S.aureus isolates were totally resistant to Penicillin G and highly resistant to Cefoxitin and Oxacillin. They were moderately resistant to Gentamycin, Tetracycline, Erythromycin, Clindamycin, Doxycycline and Chloramphenicol.
They showed low resistance to Ciprofloxacin, Levofloxacin Trimethoprim/ Sulfamethoxazole, Moxifloxacin and Azithromycin. All isolates were sensitive to Qunipristin/Dalfopristin, Linezolid, Vancomycin ,Tigecycline, Nitrofurantoin, Rifampicin and Teicoplanin. Among the 100 isolated S.aureus isolates, 89(89%) were identified as MRSA.
The clinical isolates of S. aureus recovered from infected wounds exhibit a high degree of biofilm formation .Biofilm formation was observed in (76 %), (74%) and (70%) isolates of S. aureus via TCP method CRA and genotypically, respectively.
Evaluation of risk factors associated with biofilm formation of S.aureus in infected wounds in the present study concluded that sex ,bed sores, previous hospital admission, using of broad spectrum antibiotics and presence of chronic diseases (other than DM) were important risk factors for biofilm formation by S.aureus in infected wounds .

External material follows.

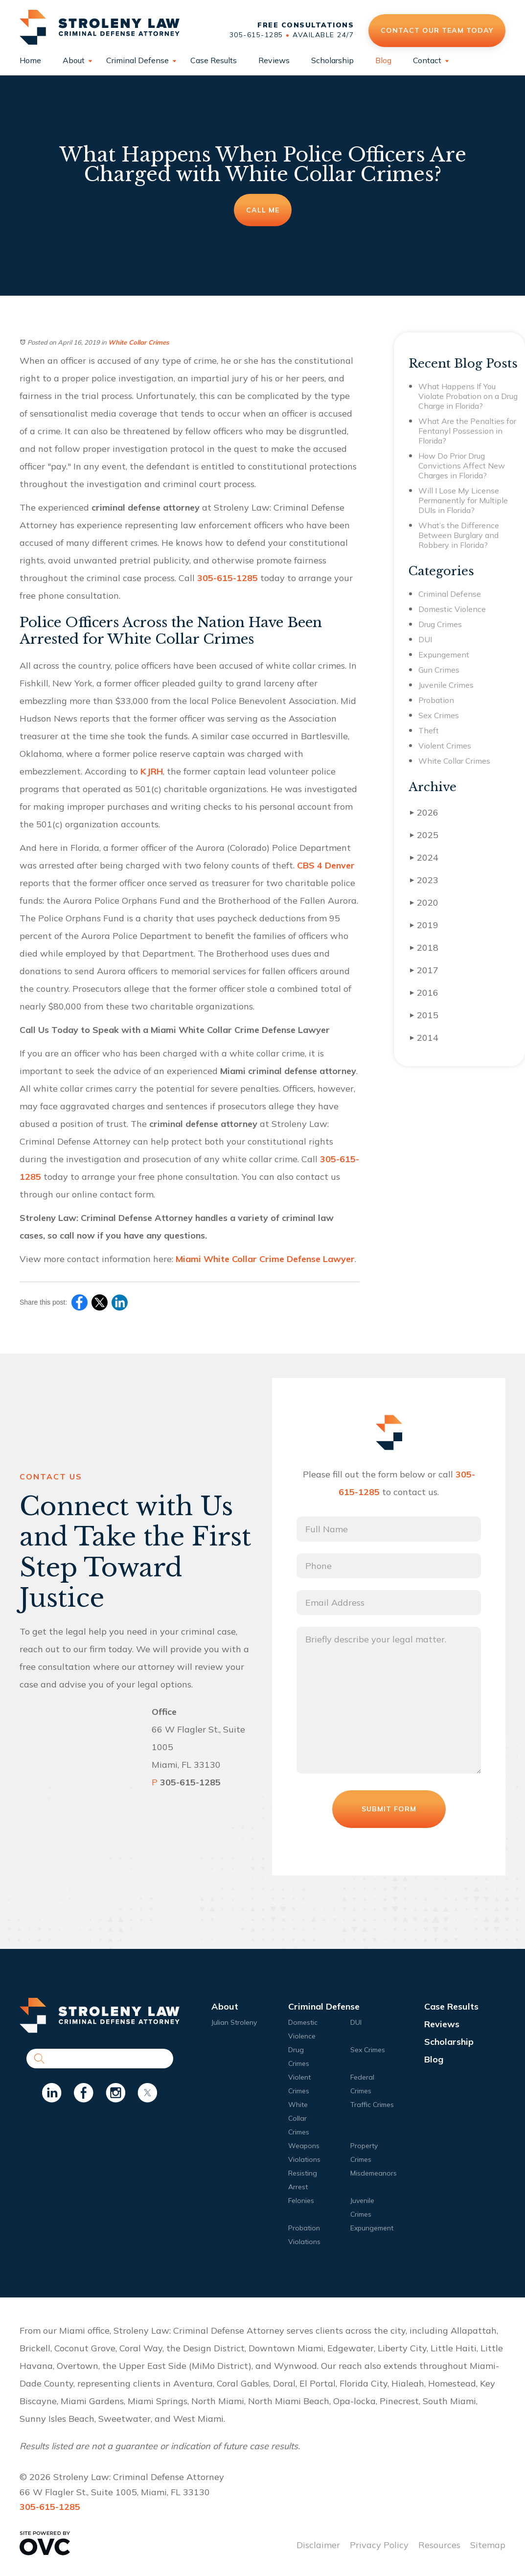  Describe the element at coordinates (318, 2545) in the screenshot. I see `Disclaimer` at that location.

S. aureus isolates were tested for detection of biofilm formation by congo red method , tissue culture method and PCR for detection of (ica A,B,C,D) genes. 70 isolates (70% ) were found to contain one or more of these genes and 30 isolates (30%) were negative for all genes. Ica A was present in 23% of isolates, Ica B was present in 11% of isolates, Ica C was present in 9% of isolates and Ica D was present in 70% of isolates. 89% of the S.aureus were MRSA and showed higher capacity to produce biofilm than MSSA.

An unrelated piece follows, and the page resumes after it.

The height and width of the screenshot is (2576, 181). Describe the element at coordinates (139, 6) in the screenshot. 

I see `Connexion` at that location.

Congo red and TCP methods, had statistically significant relation with the concomitant presence of ica A,B,C,D genes but TCP had higher sensitivity and specificity. CRA, although easier and faster to perform, still TCP remains a better tool for screening of biofilm formation.
On the other hand, the biofilm-forming ability of some strains in the absence of ica A,B,C,D genes highlights the importance of further genetic investigations of ica independent biofilm formation mechanisms.
The biofilm forming isolates have a higher tendency to exhibit antibiotic resistance compared to non biofilm forming strains. This may lead to the high risk of impairment in the wound healing and dissemination of the infection enhancing morbidity and mortality.